MBOMBELA – “I want to shoot someone before I go.” These were the harsh words that a robber used in conversation with a local family and their friends during a vicious three-hour attack at Eco Eden Bush Lodge on Friday.
Around 22:00 Mr Hannes de Lange was saying goodbye to a guest, Mr Andrew Kay who had joined them for a braai earlier.
As Kay was about to leave, they were overpowered by five balaclava-clad, armed men who emerged from the bush.
Kay and De Lange were forced back into the house. De Lange’s wife, Charmaine and his daughter had just gone to bed, while his son and Kay’s son were playing TV games. Charmaine is the owner of the lodge.
With hands tied with anything the thugs could find, Hannes and Kay lay helpless on the floor. The two 10-year-old boys, two of the lodge’s female workers, and two guests at the lodge were next to be tied up and forced to the floor.
The guests had just returned from a holiday in Mozambique and were socialising with them. The gang immediately started to ask where the cash was being kept and who else was in the house. There wasn’t any cash, but the attackers didn’t believe them. They woke up Charmaine and her daughter. “Please stand up ma’am,” one told them while carefully shaking their shoulders.
The daughter thought it was her dad saying goodnight. The perpetrator shouted at her and forced her to comply. She and her daughter were also tied up.
When Charmaine woke up she reached for the keys to the safe, which agitated one of the suspects, causing him to cock the gun and point it.
They asked her where the safe was. She showed it to them but there was no cash inside. They kept on thinking that there was another one somewhere and continued to assault her with their fists and a crowbar, and threatened to kill her.
“Throw her into the pool and let her die,” one of the suspects told another. “Two of them were very aggressive, but the other three weren’t,” Charmaine said.
With Charmaine’s hands now also tied and forced to the floor, they ransacked the house in search of cash and other valuables.
“They were incredibly calm, and knew exactly what they were doing,” she said. “Everything will be okay, don’t worry. Just keep calm and don’t move,” Hannes told his family while they were on the ice-cold stone floor, praying not to be harmed.
The lodge workers asked the suspects to please just give them blankets, after which they gave each a duvet and a pillow.
“I tried not to look at the attackers,” said Hannes.

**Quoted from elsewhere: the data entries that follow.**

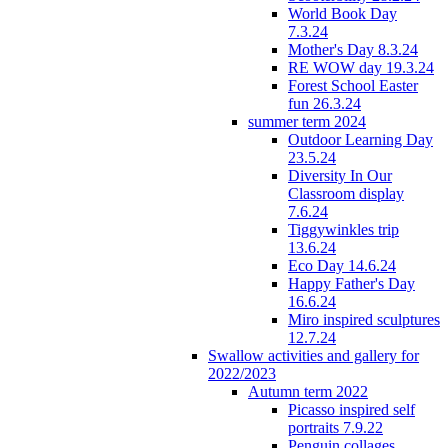
World Book Day
7.3.24
Mother's Day 8.3.24
RE WOW day 19.3.24
Forest School Easter
fun 26.3.24
summer term 2024
Outdoor Learning Day
23.5.24
Diversity In Our
Classroom display
7.6.24
Tiggywinkles trip
13.6.24
Eco Day 14.6.24
Happy Father's Day
16.6.24
Miro inspired sculptures
12.7.24
Swallow activities and gallery for
2022/2023
Autumn term 2022
Picasso inspired self
portraits 7.9.22
Penguin collages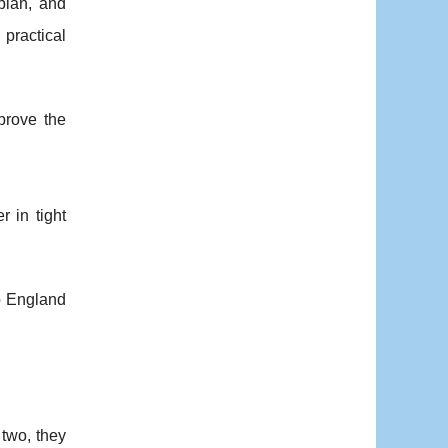
 plan, and
 practical
prove the
r in tight
p England
 two, they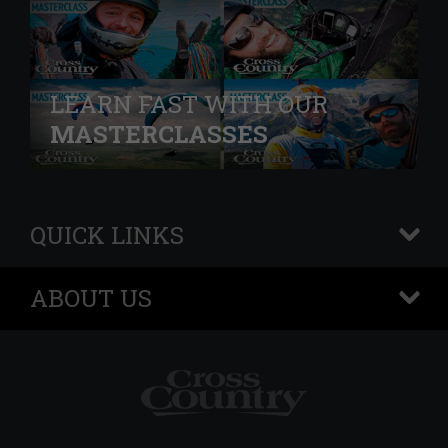
LEARN FAST WITH OUR
MASTERCLASSES
QUICK LINKS
+
ABOUT US
+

Their son was then also threatened, and asked “do you love your dad?”, in order to get him to tell them where the money was kept. They tried to intimidate the rest of the victims, when Charamine told them, “Look me in the eye, we don’t have cash on the premises,” after which she was assaulted further.
They took a panga and put it on their throats and then their heads. “They physically and emotionally tried to crack us,” she added.

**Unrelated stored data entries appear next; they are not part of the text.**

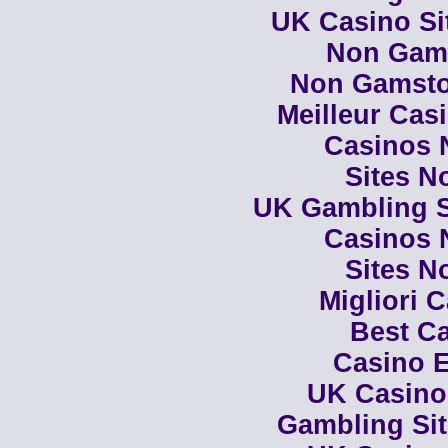
UK Casino Si
Non Gam
Non Gamsto
Meilleur Cas
Casinos 
Sites N
UK Gambling S
Casinos 
Sites N
Migliori 
Best Ca
Casino E
UK Casino
Gambling Si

They kicked Charmaine while she was on the floor. She then had a panic attack. “Charmaine was suffocating next to me, and there was nothing I could do about it,” Hannes recalled.
It’s only then when the suspects decided to leave. “We were never sure whether or not they had left, it just became quite,” he added.

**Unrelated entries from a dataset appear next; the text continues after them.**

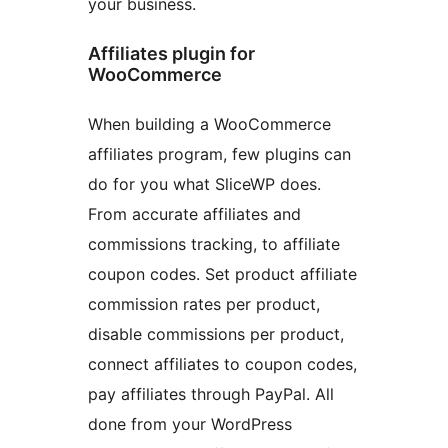
your business.
Affiliates plugin for
WooCommerce
When building a WooCommerce
affiliates program, few plugins can
do for you what SliceWP does.
From accurate affiliates and
commissions tracking, to affiliate
coupon codes. Set product affiliate
commission rates per product,
disable commissions per product,
connect affiliates to coupon codes,
pay affiliates through PayPal. All
done from your WordPress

Charmaine’s panic attack subsided. After waiting about 15 minutes to make sure the perpetrators left, the De Langes daughter managed to grip a knife with her teeth. They cut one another loose. Hannes then went for help on his motorcycle.
Capt Dawie Pretorius, local spokesman for the SAPS, said the attackers had fled the scene with two vehicles, but later abandoned one.
Hannes said one of the cars had been recovered in KaBokweni. The SAPS, along with Hi-Tech Security Nelspruit and Bossies Community Justice were quick to arrive at the scene.
In 2000, Hannes’ brother was murdered in a similar crime.
A case of house robbery is being investigated.